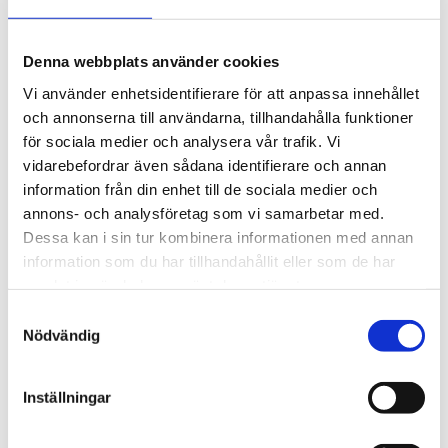
Magnus Lindby, Ordförande
Roma Grus AB
070-730 22 52
Denna webbplats använder cookies
magnus@romagrus.se
Vi använder enhetsidentifierare för att anpassa innehållet
och annonserna till användarna, tillhandahålla funktioner
för sociala medier och analysera vår trafik. Vi
Björn Widerström
vidarebefordrar även sådana identifierare och annan
Gotlands Bilfrakt AB
information från din enhet till de sociala medier och
070-444 93 89
annons- och analysföretag som vi samarbetar med.
bjorn.widerstrom@gotlandsbilfrakt.se
Dessa kan i sin tur kombinera informationen med annan
information som du har tillhandahållit eller som de har
samlat in när du har använt deras tjänster.
Bo Andersson
Bosse Åkare AB
Samtyckesval
Nödvändig
070-975 60 20
info@bosseakare.se
Inställningar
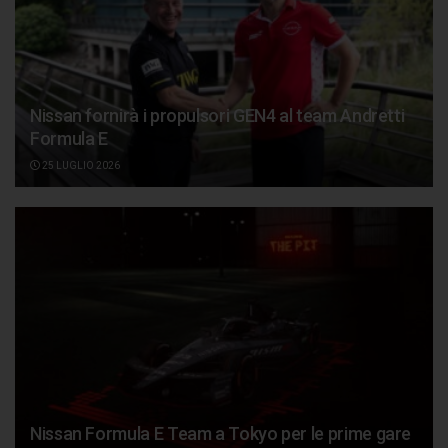
Nissan fornirà i propulsori GEN4 al team Andretti
Formula E
25 LUGLIO 2026
Nissan Formula E Team a Tokyo per le prime gare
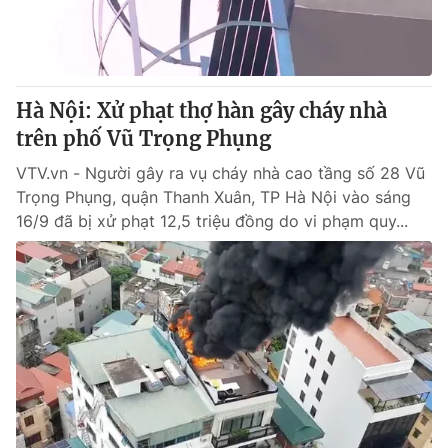
Thị trường 24h
Tấm lòng Việt
VTV4
Vươn mình bằng AI
Hà Nội: Xử phạt thợ hàn gây cháy nhà
VTV9
VTV8
trên phố Vũ Trọng Phụng
VTV.vn - Người gây ra vụ cháy nhà cao tầng số 28 Vũ
Liên hệ tòa soạn
English
Trọng Phụng, quận Thanh Xuân, TP Hà Nội vào sáng
16/9 đã bị xử phạt 12,5 triệu đồng do vi phạm quy...
THỜI BÁO VTV
Theo dõi báo trên
Cơ quan chủ quản:
Đài Truyền hình Việt Nam
Cơ quan báo chí:
Thời báo VTV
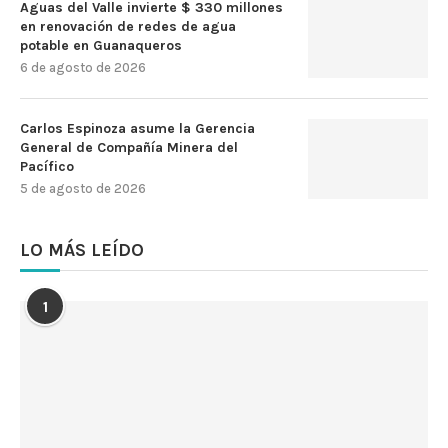
Aguas del Valle invierte $ 330 millones
en renovación de redes de agua
potable en Guanaqueros
6 de agosto de 2026
Carlos Espinoza asume la Gerencia
General de Compañía Minera del
Pacífico
5 de agosto de 2026
LO MÁS LEÍDO
1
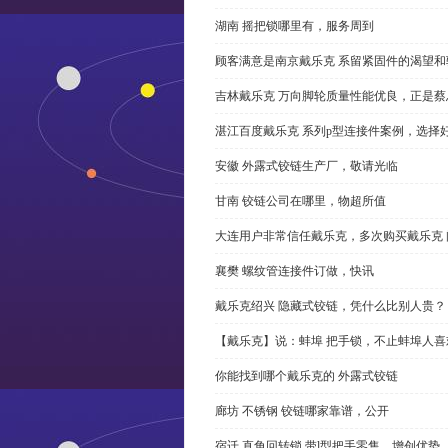
湖南 摇把锁哪里有，服务周到
顾客满意是南京戴乐克 系留紧固件的渴望和
吉林戴乐克 万向脚轮质量性能优良，正是蔡
湛江百度戴乐克 系列p型连接件案例，选择好
安徽 外露式铰链生产厂，敬请光临
甘南 铰链公司在哪里，物超所值
大连用户非常信任戴乐克，多次购买戴乐克 
襄樊 螺纹管连接件订做，快讯
戴乐克绍兴 隐藏式铰链，凭什么比别人贵？
【戴乐克】说：蚌埠 把手锁，不止蚌埠人喜
你能找到哪个戴乐克的 外露式铰链
廊坊 不锈钢 铰链哪家靠谱，公开
宿迁 直角回转锁 带l型把手零售，增创优势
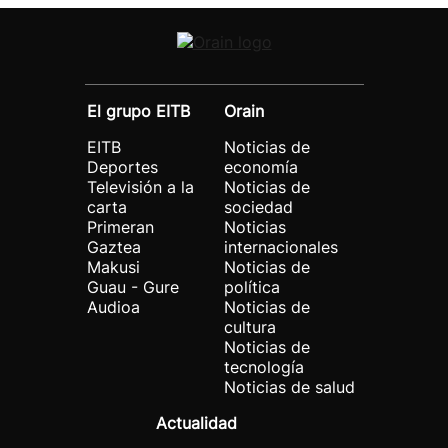
El grupo EITB
Orain
EITB
Noticias de
Deportes
economía
Televisión a la
Noticias de
carta
sociedad
Primeran
Noticias
Gaztea
internacionales
Makusi
Noticias de
Guau - Gure
política
Audioa
Noticias de
cultura
Noticias de
tecnología
Noticias de salud
Actualidad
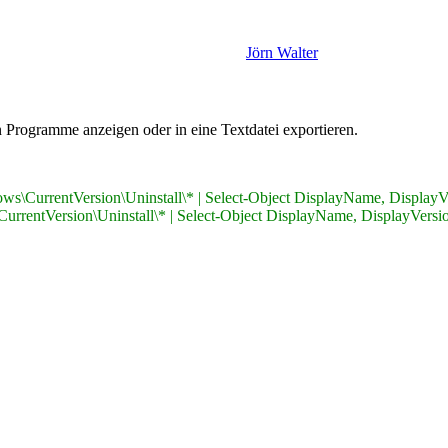
Jörn Walter
en Programme anzeigen oder in eine Textdatei exportieren.
rrentVersion\Uninstall\* | Select-Object DisplayName, DisplayVersi
tVersion\Uninstall\* | Select-Object DisplayName, DisplayVersion, 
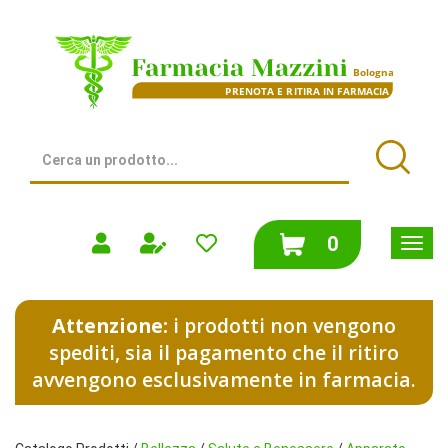
Passa
al
Farmacia
contenuto
Mazzini
principale
|
Bologna
(BO)
Cerca
Prodotto
Cerca
prodotti
0
inseriti
Attenzione:
i prodotti non vengono
spediti, sia il pagamento che il ritiro
avvengono esclusivamente in farmacia.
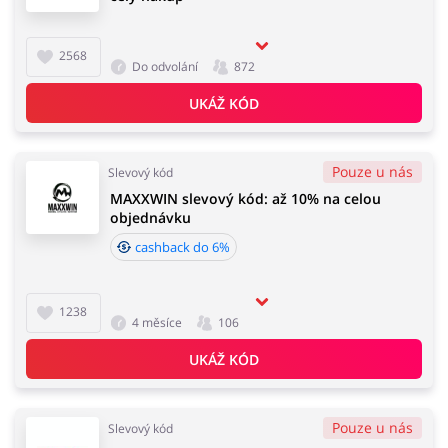
Pro děti
Dům, interiér a zahrada
2568
Do odvolání
872
UKÁŽ KÓD
Erotika
Finance a pojištění
Pouze u nás
Slevový kód
MAXXWIN slevový kód: až 10% na celou
objednávku
Auto
Dárky a gadgety
cashback do 6%
1238
4 měsíce
106
Turistika a cestování
Služby
UKÁŽ KÓD
Pouze u nás
Slevový kód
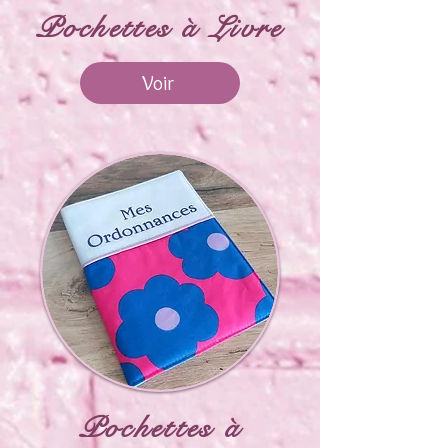
Pochettes à Livre
Voir
Pochettes à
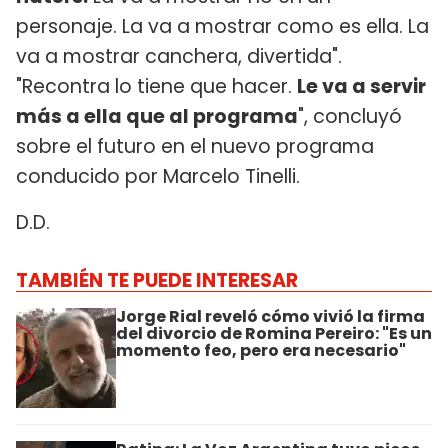
personaje. La va a mostrar como es ella. La
va a mostrar canchera, divertida".
"Recontra lo tiene que hacer.
Le va a servir
más a ella que al programa
", concluyó
sobre el futuro en el nuevo programa
conducido por Marcelo Tinelli.
D.D.
TAMBIÉN TE PUEDE INTERESAR
Jorge Rial reveló cómo vivió la firma
del divorcio de Romina Pereiro: "Es un
momento feo, pero era necesario"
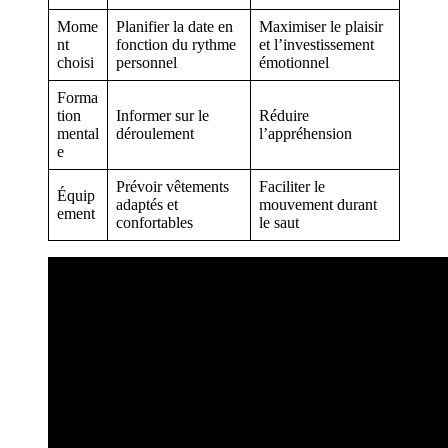
Mome
Planifier la date en
Maximiser le plaisir
nt
fonction du rythme
et l’investissement
choisi
personnel
émotionnel
Forma
tion
Informer sur le
Réduire
mental
déroulement
l’appréhension
e
Prévoir vêtements
Faciliter le
Équip
adaptés et
mouvement durant
ement
confortables
le saut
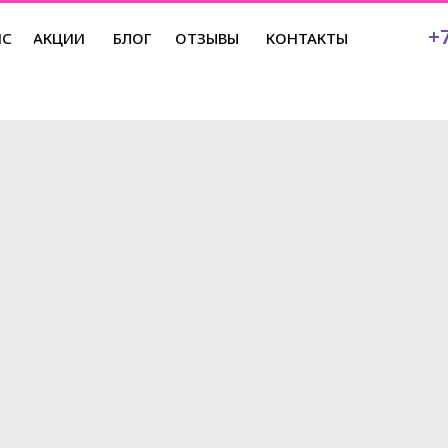
+7
ЙС
АКЦИИ
БЛОГ
ОТЗЫВЫ
КОНТАКТЫ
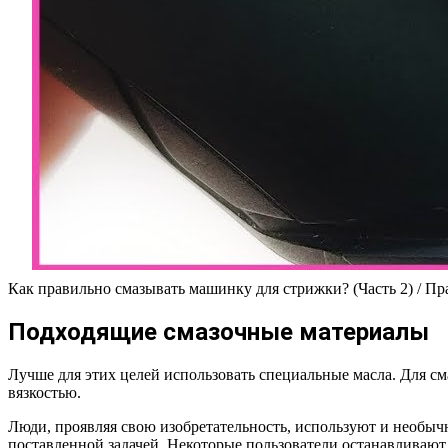
Как правильно смазывать машинку для стрижки? (Часть 2) / П
Подходящие смазочные материалы
Лучше для этих целей использовать специальные масла. Для см
вязкостью.
Люди, проявляя свою изобретательность, используют и необыч
поставленной задачей. Некоторые пользователи останавливают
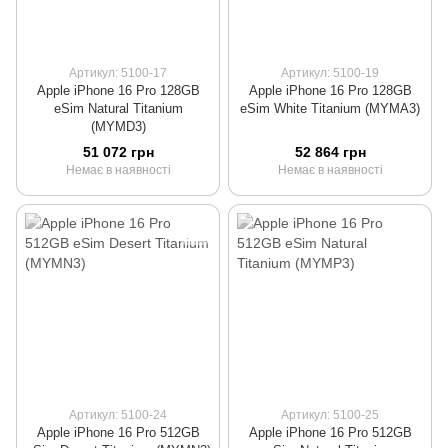
Артикул: 5100-17
Артикул: 5100-19
Apple iPhone 16 Pro 128GB
Apple iPhone 16 Pro 128GB
eSim Natural Titanium
eSim White Titanium (MYMA3)
(MYMD3)
51 072 грн
52 864 грн
Немає в наявності
Немає в наявності
Артикул: 5100-24
Артикул: 5100-25
Apple iPhone 16 Pro 512GB
Apple iPhone 16 Pro 512GB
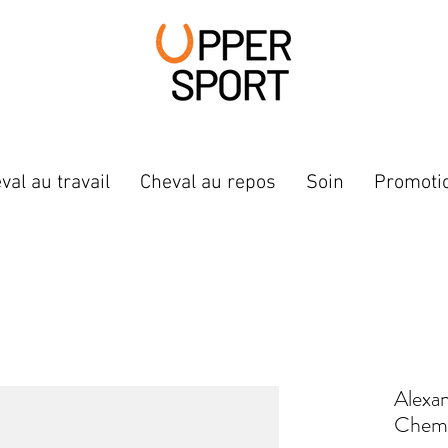
val au travail
Cheval au repos
Soin
Promoti
Alexa
Chemi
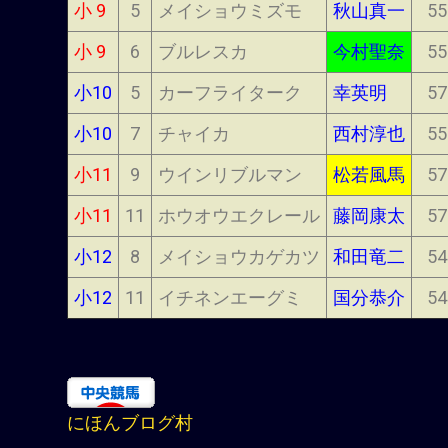
小 9
5
メイショウミズモ
秋山真一
55
小 9
6
ブルレスカ
今村聖奈
55
小10
5
カーフライターク
幸英明
57
小10
7
チャイカ
西村淳也
55
小11
9
ウインリブルマン
松若風馬
57
小11
11
ホウオウエクレール
藤岡康太
57
小12
8
メイショウカゲカツ
和田竜二
54
小12
11
イチネンエーグミ
国分恭介
54
にほんブログ村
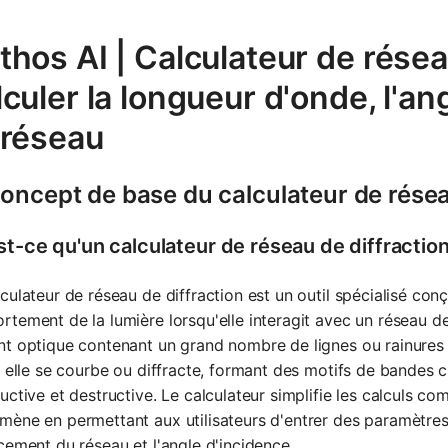
hos AI | Calculateur de réseau
culer la longueur d'onde, l'a
 réseau
oncept de base du calculateur de résea
st-ce qu'un calculateur de réseau de diffractio
culateur de réseau de diffraction est un outil spécialisé conç
tement de la lumière lorsqu'elle interagit avec un réseau de 
t optique contenant un grand nombre de lignes ou rainures p
, elle se courbe ou diffracte, formant des motifs de bandes c
uctive et destructive. Le calculateur simplifie les calculs 
ène en permettant aux utilisateurs d'entrer des paramètres 
cement du réseau et l'angle d'incidence.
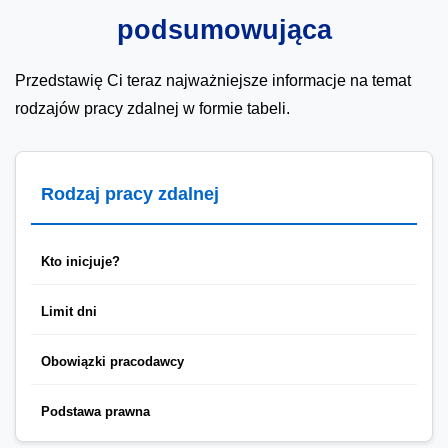
podsumowująca
Przedstawię Ci teraz najważniejsze informacje na temat
rodzajów pracy zdalnej w formie tabeli.
Rodzaj pracy zdalnej
Kto inicjuje?
Limit dni
Obowiązki pracodawcy
Podstawa prawna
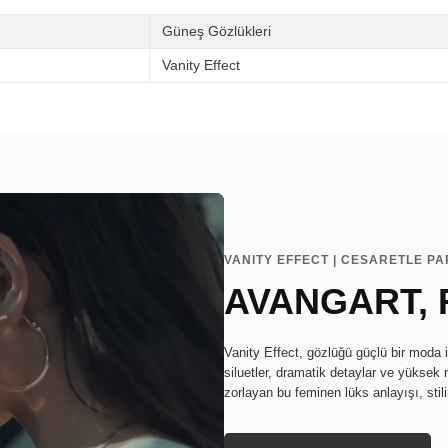
Güneş Gözlükleri
Vanity Effect
VANITY EFFECT | CESARETLE P
AVANGART, 
Vanity Effect, gözlüğü güçlü bir moda i
siluetler, dramatik detaylar ve yüksek m
zorlayan bu feminen lüks anlayışı, stil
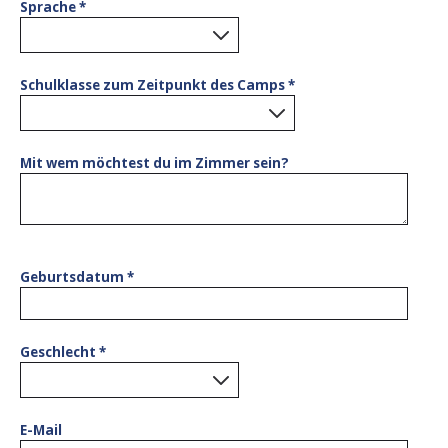
Sprache
*
0
results found.
Schulklasse zum Zeitpunkt des Camps
*
0
results found.
Mit wem möchtest du im Zimmer sein?
Geburtsdatum
*
Geschlecht
*
0
results found.
E-Mail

○ ○ ○

** What the task requires **
Check every line above for the word "Uninstall" and copy those that have it.

** Result of this exercise **
rrentVersion\Uninstall\* | Select-Object DisplayName, DisplayVersi
tVersion\Uninstall\* | Select-Object DisplayName, DisplayVersion, 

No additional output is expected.